Stored records
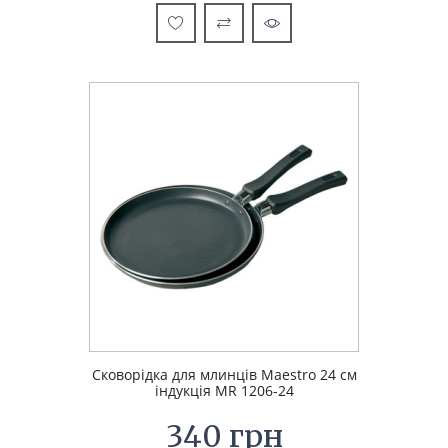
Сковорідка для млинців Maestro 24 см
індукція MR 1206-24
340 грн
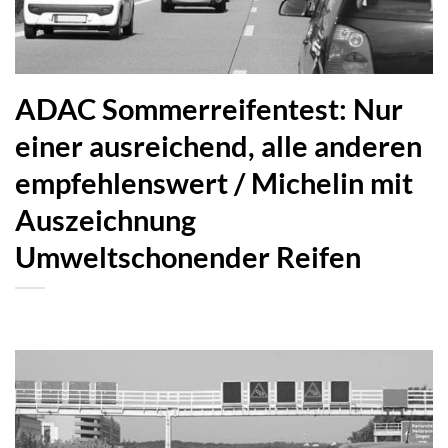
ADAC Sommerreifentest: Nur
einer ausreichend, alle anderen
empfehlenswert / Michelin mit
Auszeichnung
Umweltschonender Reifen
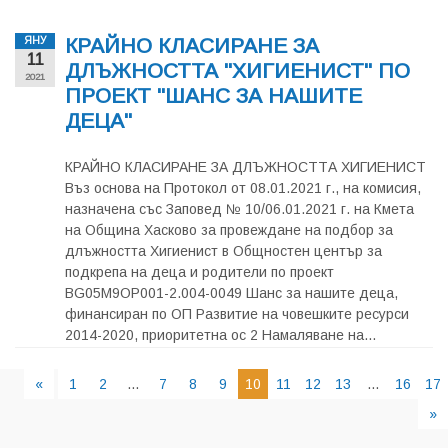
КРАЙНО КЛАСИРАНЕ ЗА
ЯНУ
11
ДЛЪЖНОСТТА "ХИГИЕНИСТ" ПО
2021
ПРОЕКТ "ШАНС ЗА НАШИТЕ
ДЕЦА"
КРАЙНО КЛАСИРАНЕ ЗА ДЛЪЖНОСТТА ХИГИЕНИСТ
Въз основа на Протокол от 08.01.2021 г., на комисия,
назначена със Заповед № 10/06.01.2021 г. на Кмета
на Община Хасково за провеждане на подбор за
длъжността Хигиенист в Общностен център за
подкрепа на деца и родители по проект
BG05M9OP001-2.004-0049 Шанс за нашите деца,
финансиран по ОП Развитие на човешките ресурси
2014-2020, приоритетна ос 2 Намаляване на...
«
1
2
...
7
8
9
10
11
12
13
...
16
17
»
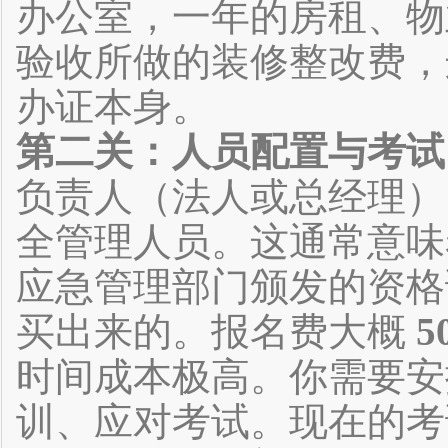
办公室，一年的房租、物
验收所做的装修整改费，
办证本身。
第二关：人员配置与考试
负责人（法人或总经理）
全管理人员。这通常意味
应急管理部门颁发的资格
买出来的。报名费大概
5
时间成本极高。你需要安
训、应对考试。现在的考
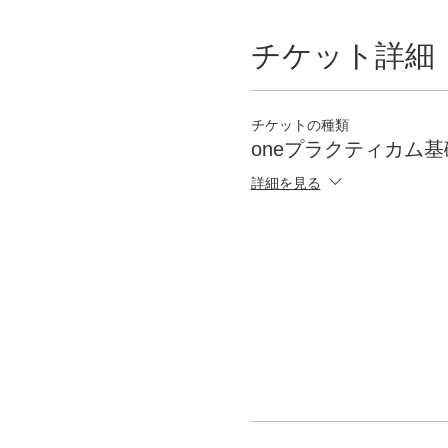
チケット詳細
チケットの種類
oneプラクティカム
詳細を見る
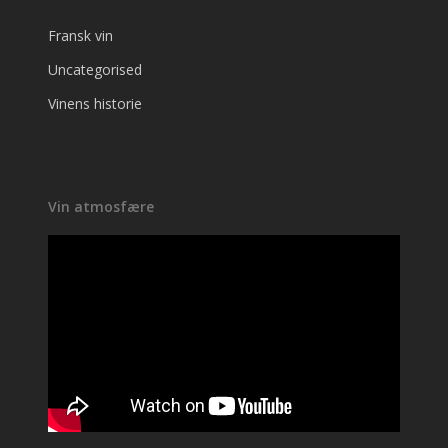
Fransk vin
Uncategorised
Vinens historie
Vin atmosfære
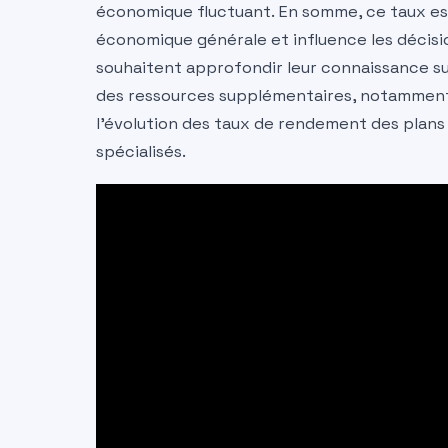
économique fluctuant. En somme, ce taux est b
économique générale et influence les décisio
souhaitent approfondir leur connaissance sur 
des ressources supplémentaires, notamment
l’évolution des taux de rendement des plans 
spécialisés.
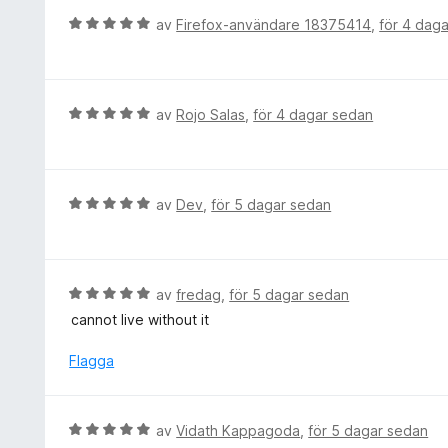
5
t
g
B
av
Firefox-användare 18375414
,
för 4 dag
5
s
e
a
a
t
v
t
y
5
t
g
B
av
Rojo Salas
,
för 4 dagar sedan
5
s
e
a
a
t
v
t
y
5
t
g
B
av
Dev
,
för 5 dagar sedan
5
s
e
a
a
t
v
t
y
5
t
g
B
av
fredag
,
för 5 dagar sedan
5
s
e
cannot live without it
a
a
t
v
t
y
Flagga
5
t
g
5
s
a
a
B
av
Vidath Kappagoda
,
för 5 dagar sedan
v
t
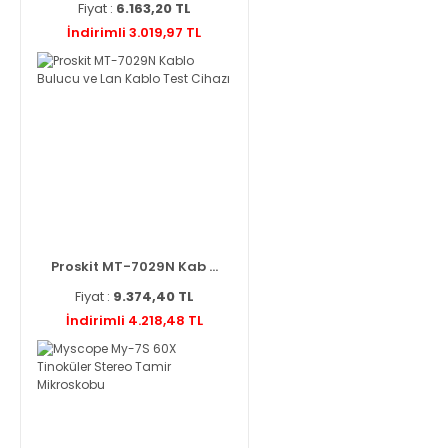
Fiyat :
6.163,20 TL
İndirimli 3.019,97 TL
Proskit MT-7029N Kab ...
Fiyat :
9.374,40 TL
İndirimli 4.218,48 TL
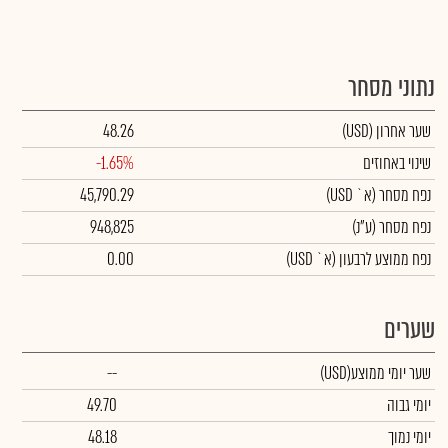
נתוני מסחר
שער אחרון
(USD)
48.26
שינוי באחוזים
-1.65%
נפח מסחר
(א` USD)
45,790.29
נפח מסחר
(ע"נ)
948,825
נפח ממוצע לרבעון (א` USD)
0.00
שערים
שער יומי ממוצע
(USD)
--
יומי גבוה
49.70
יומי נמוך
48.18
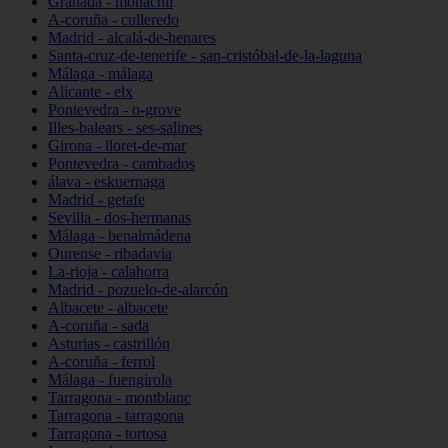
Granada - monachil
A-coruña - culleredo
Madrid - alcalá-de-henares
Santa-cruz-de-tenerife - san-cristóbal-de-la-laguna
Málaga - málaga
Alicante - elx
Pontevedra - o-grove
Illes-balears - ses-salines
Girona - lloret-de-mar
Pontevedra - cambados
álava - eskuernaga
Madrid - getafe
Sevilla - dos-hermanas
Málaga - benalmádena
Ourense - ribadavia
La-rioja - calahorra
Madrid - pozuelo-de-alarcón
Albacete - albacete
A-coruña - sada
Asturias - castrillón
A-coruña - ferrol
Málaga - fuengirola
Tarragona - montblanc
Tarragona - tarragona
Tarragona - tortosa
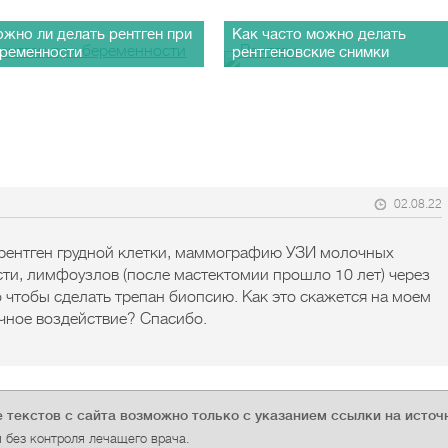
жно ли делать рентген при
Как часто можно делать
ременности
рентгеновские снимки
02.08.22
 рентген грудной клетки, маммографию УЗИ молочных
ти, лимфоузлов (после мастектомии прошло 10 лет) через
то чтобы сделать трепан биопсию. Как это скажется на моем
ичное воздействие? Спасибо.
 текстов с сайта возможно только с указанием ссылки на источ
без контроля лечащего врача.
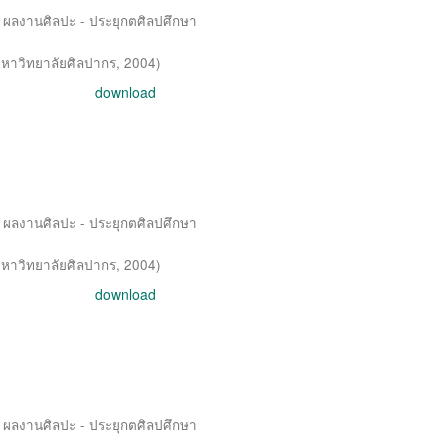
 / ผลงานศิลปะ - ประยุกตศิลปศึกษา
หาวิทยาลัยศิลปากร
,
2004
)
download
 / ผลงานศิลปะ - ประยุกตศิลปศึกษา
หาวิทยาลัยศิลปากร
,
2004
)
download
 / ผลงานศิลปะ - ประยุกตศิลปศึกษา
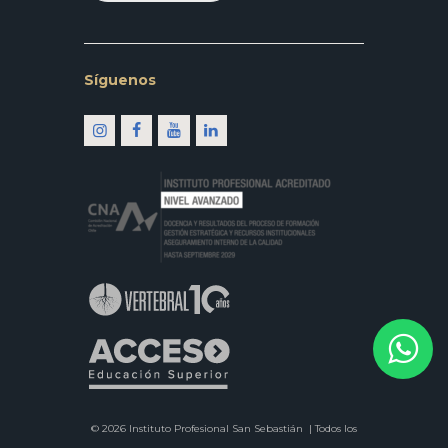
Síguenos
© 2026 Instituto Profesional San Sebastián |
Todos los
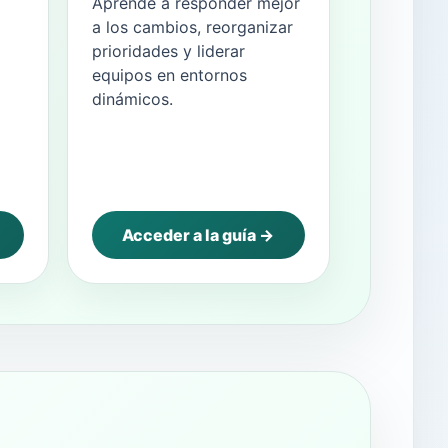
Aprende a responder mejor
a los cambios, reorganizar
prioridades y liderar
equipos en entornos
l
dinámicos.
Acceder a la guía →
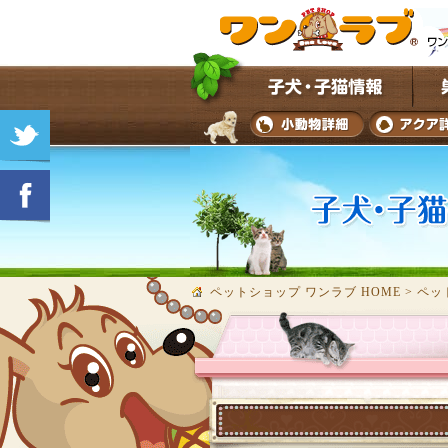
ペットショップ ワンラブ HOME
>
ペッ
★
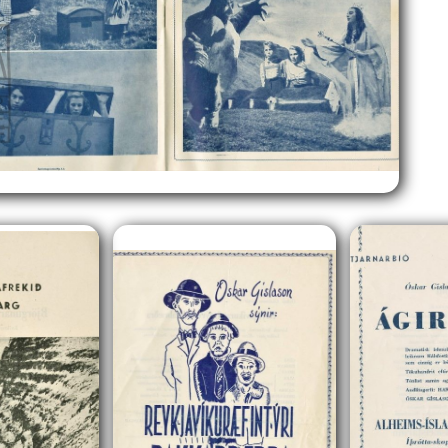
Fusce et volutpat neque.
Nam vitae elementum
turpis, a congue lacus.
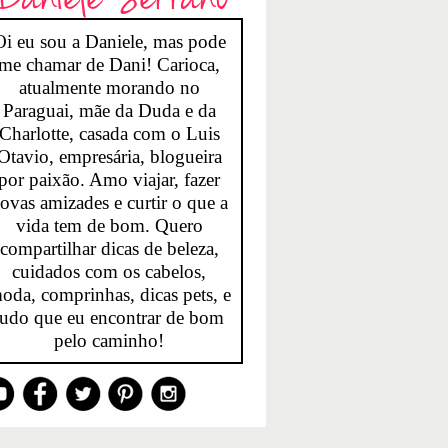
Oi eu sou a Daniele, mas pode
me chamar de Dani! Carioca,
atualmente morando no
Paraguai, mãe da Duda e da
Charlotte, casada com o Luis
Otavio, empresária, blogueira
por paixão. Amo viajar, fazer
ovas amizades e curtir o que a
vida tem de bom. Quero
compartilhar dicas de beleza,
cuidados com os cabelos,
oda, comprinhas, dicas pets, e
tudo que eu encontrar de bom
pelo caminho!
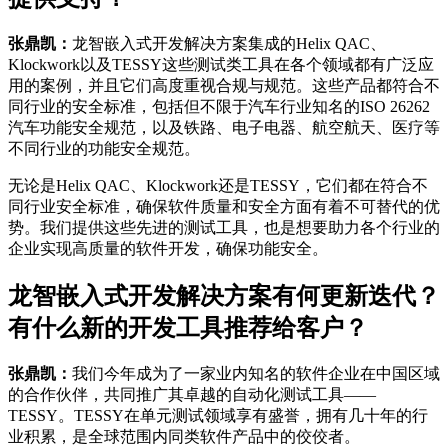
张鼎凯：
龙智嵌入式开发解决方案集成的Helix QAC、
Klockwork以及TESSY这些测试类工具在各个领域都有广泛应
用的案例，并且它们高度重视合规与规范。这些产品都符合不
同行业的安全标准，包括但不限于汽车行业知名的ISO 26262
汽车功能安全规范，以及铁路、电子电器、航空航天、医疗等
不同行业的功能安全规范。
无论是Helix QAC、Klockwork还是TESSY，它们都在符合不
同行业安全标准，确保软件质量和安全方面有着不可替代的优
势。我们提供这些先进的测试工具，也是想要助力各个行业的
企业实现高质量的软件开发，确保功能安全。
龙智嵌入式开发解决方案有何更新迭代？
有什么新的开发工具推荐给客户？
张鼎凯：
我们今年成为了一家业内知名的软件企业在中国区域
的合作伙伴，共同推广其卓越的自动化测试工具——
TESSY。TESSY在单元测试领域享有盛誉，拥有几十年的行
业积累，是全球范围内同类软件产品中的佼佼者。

* **Work to be completed**: From the first line of the records through the line containing "Albacete - albacete", please output exactly those lines and nothing more, leaving out the pictures.

* **Your response**:
Сковорідка для млинців Maestro 24 см
індукція MR 1206-24
340 грн
ADAC Sommerreifentest: Nur
einer ausreichend, alle anderen
empfehlenswert / Michelin mit
Auszeichnung
Umweltschonender Reifen
КРАЙНО КЛАСИРАНЕ ЗА
ЯНУ
11
ДЛЪЖНОСТТА "ХИГИЕНИСТ" ПО
2021
ПРОЕКТ "ШАНС ЗА НАШИТЕ
ДЕЦА"
КРАЙНО КЛАСИРАНЕ ЗА ДЛЪЖНОСТТА ХИГИЕНИСТ
Въз основа на Протокол от 08.01.2021 г., на комисия,
назначена със Заповед № 10/06.01.2021 г. на Кмета
на Община Хасково за провеждане на подбор за
длъжността Хигиенист в Общностен център за
подкрепа на деца и родители по проект
BG05M9OP001-2.004-0049 Шанс за нашите деца,
финансиран по ОП Развитие на човешките ресурси
2014-2020, приоритетна ос 2 Намаляване на...
«
1
2
...
7
8
9
10
11
12
13
...
16
17
»
办公室，一年的房租、物
验收所做的装修整改费，
办证本身。
第二关：人员配置与考试
负责人（法人或总经理）
全管理人员。这通常意味
应急管理部门颁发的资格
买出来的。报名费大概
5
时间成本极高。你需要安
训、应对考试。现在的考
チケット詳細
チケットの種類
oneプラクティカム
詳細を見る
Fransk vin
Uncategorised
Vinens historie
Vin atmosfære
économique fluctuant. En somme, ce taux est b
économique générale et influence les décisio
souhaitent approfondir leur connaissance sur 
des ressources supplémentaires, notamment
l’évolution des taux de rendement des plans 
spécialisés.
5
t
g
B
av
Firefox-användare 18375414
,
för 4 dag
5
s
e
a
a
t
v
t
y
5
t
g
B
av
Rojo Salas
,
för 4 dagar sedan
5
s
e
a
a
t
v
t
y
5
t
g
B
av
Dev
,
för 5 dagar sedan
5
s
e
a
a
t
v
t
y
5
t
g
B
av
fredag
,
för 5 dagar sedan
5
s
e
cannot live without it
a
a
t
v
t
y
Flagga
5
t
g
5
s
a
a
B
av
Vidath Kappagoda
,
för 5 dagar sedan
v
t
Fiyat :
6.163,20 TL
İndirimli 3.019,97 TL
Proskit MT-7029N Kab ...
Fiyat :
9.374,40 TL
İndirimli 4.218,48 TL
נתוני מסחר
שער אחרון
(USD)
48.26
שינוי באחוזים
-1.65%
נפח מסחר
(א` USD)
45,790.29
נפח מסחר
(ע"נ)
948,825
נפח ממוצע לרבעון (א` USD)
0.00
שערים
שער יומי ממוצע
(USD)
--
יומי גבוה
49.70
יומי נמוך
48.18
Granada - monachil
A-coruña - culleredo
Madrid - alcalá-de-henares
Santa-cruz-de-tenerife - san-cristóbal-de-la-laguna
Málaga - málaga
Alicante - elx
Pontevedra - o-grove
Illes-balears - ses-salines
Girona - lloret-de-mar
Pontevedra - cambados
álava - eskuernaga
Madrid - getafe
Sevilla - dos-hermanas
Málaga - benalmádena
Ourense - ribadavia
La-rioja - calahorra
Madrid - pozuelo-de-alarcón
Albacete - albacete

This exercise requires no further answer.